→ Problem
Pull each line containing "Sulbar" from the data.

============================================================

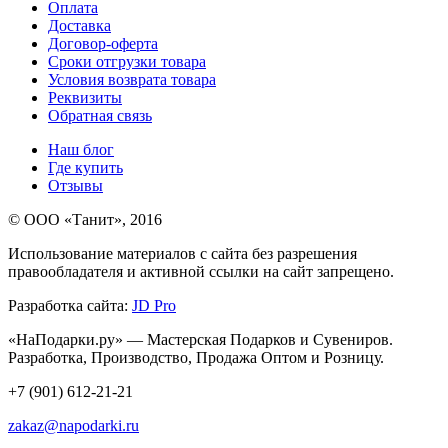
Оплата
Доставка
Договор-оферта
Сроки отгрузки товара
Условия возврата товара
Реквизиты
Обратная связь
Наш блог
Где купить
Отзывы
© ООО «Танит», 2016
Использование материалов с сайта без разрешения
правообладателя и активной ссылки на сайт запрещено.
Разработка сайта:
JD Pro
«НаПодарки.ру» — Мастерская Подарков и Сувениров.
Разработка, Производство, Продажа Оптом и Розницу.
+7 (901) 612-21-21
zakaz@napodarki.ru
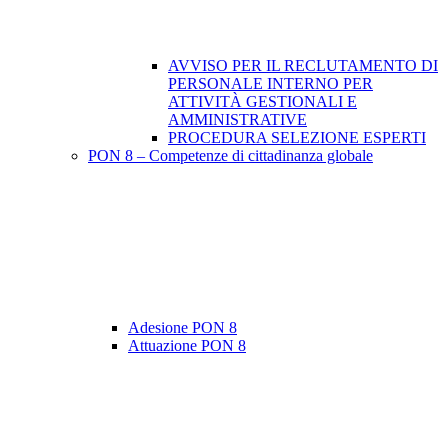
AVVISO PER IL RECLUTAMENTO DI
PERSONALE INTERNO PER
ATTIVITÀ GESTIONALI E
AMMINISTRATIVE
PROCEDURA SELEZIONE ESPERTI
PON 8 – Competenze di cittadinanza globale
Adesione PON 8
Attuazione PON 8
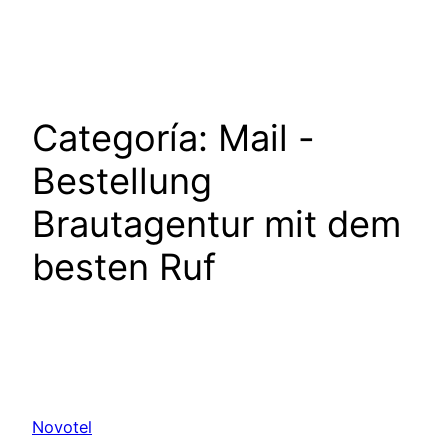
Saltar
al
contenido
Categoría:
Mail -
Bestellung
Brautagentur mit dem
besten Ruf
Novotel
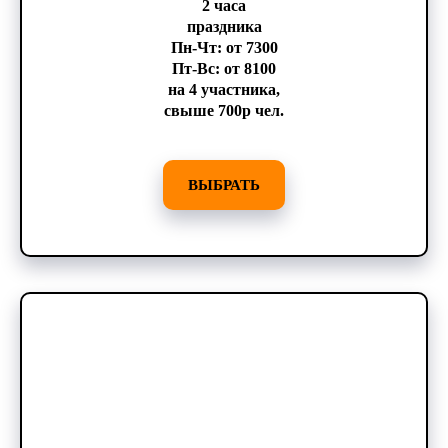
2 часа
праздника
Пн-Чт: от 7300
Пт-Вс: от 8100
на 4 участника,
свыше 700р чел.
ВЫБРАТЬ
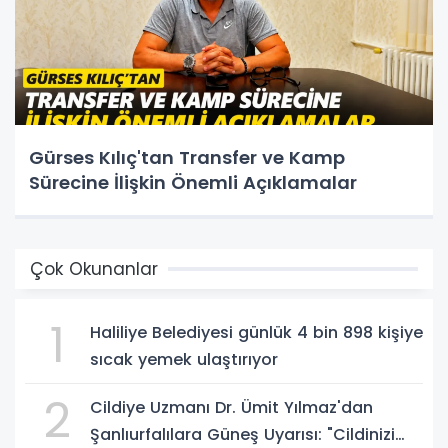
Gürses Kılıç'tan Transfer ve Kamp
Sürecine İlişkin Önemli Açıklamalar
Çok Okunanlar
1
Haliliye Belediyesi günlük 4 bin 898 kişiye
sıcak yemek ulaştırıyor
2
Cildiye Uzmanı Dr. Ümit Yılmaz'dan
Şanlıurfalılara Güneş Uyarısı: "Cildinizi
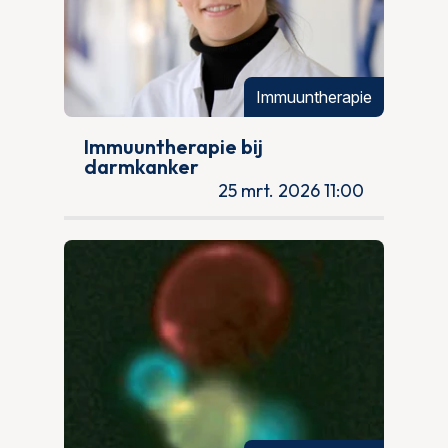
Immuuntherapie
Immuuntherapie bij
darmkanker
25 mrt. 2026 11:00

============================================================

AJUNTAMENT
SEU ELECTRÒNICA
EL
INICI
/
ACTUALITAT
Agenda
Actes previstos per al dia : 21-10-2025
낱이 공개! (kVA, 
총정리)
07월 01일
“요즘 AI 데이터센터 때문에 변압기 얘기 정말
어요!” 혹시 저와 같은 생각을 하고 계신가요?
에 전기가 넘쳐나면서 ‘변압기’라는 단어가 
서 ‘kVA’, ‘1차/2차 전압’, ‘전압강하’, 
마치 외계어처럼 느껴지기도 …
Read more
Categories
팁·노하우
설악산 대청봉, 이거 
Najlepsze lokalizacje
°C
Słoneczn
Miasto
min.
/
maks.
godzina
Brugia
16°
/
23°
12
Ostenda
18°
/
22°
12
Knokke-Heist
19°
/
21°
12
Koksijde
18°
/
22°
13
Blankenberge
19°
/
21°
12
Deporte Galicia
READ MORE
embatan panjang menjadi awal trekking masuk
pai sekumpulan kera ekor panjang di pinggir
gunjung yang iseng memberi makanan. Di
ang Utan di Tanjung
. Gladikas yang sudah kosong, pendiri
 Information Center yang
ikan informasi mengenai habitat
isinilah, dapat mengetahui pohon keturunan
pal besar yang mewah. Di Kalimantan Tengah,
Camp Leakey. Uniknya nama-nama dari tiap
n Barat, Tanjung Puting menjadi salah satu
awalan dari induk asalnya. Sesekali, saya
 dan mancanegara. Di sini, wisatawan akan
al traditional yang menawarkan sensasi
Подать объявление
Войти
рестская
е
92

============================================================

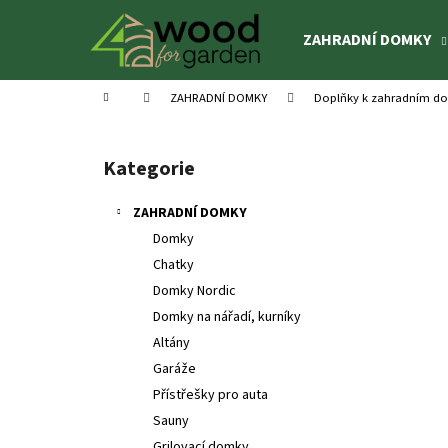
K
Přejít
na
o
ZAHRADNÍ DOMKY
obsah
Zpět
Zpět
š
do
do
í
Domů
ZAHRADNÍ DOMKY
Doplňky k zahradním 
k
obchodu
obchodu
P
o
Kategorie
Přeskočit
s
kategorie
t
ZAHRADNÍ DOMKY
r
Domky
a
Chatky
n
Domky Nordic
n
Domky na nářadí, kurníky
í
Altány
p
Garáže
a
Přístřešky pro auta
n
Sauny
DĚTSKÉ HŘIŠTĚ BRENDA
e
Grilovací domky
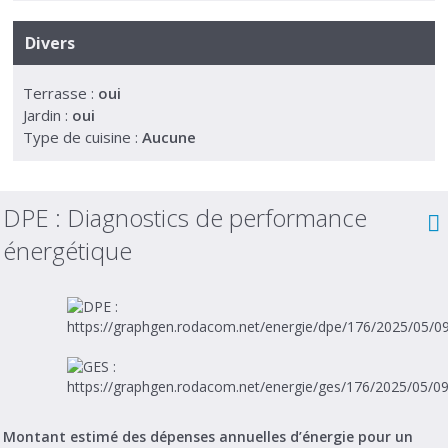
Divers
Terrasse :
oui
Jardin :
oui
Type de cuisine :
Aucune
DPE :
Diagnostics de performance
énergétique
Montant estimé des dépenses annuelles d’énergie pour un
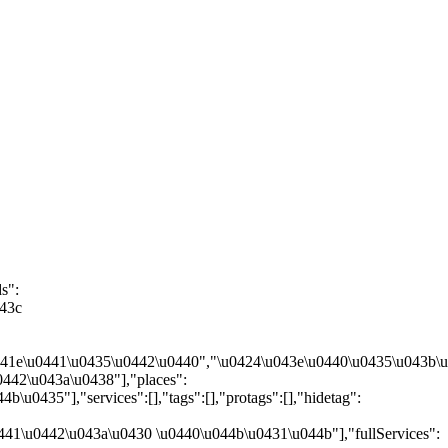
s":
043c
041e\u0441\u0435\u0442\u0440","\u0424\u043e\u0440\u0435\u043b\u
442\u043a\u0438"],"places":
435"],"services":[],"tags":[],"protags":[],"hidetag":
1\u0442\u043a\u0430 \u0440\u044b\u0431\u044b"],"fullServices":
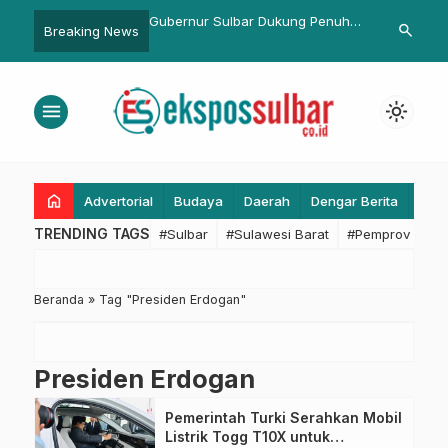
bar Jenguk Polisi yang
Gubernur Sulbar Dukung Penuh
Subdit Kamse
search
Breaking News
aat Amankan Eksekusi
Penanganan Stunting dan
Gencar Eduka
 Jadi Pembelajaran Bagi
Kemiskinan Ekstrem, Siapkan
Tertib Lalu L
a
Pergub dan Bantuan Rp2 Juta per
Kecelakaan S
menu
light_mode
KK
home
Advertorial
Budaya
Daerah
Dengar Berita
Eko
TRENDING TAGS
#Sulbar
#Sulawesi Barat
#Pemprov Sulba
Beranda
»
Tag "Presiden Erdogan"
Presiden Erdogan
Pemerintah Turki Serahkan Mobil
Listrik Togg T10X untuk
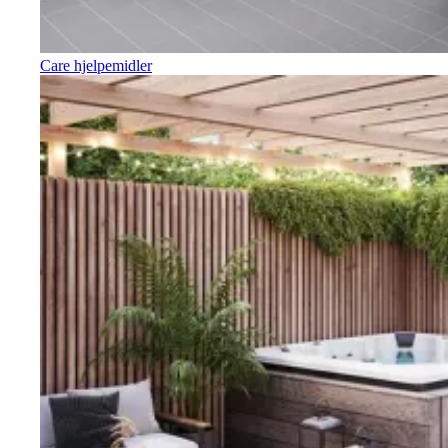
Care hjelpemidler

============================================================

→ Final answer
Gubernur Sulbar Dukung Penuh
#Sulbar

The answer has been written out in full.